I'm not ready to change my views on the sexuality issue, and frankly I'm not thrilled with the idea of letting a collection of bishops maintain the status quo. But I do think it's past time to consider whether our denomination is organized.


mindflame said...

Be careful, you could use the argument you are setting up to say that no action could be condemned as wrong. This would include social injustice, which you feel so passionately about. I agree that you should love your neighbor as yourself. But, I would hope that my church family would love me enough to not to lead me astray by indorsing my evil actions. If we are not to call some things evil and others good, then what are we teaching? In a way the correct interoperation of Bonhoeffer is unimportant. If Bonhoeffer conflicts with Romans 1 he is wrong. Certainly you consider the Pauline letters a more important work of theology than Bonhoeffer.

Andy said...

The difference is that I have a positive command to speak out against injustice. Speaking out against injustice is part of loving one's neighbor. Of course, you're right that if done well speaking a word of truth to keep a neighbor from sin is also, but (a) I don't think that applies to homosexuality, and (b) what efforts are made are not done well. This second would come under the heading of using the law as justification for one's action but not as a command to one's self.
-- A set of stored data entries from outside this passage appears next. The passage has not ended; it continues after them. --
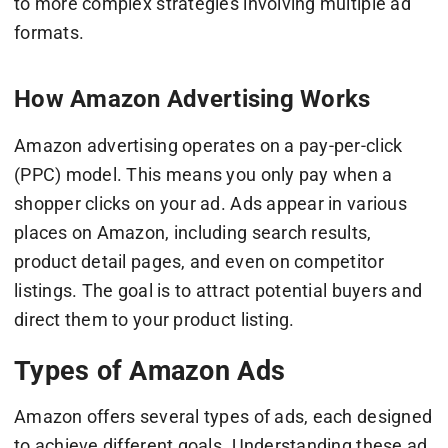
to more complex strategies involving multiple ad
formats.
How Amazon Advertising Works
Amazon advertising operates on a pay-per-click
(PPC) model. This means you only pay when a
shopper clicks on your ad. Ads appear in various
places on Amazon, including search results,
product detail pages, and even on competitor
listings. The goal is to attract potential buyers and
direct them to your product listing.
Types of Amazon Ads
Amazon offers several types of ads, each designed
to achieve different goals. Understanding these ad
Now my question to you is, is Romans 1 more important than Romans 2?

As for Bonhoeffer vs. Paul, it's a false dichotomy. Bonhoeffer is an interpreter of the Bible, just as I would be, so the real question is whether my personal theology is more important than Bonhoeffer's. But ultimately, you are right that I need not conform to Bonhoeffer's theology except to the extent that he has interpreted the Bible correctly.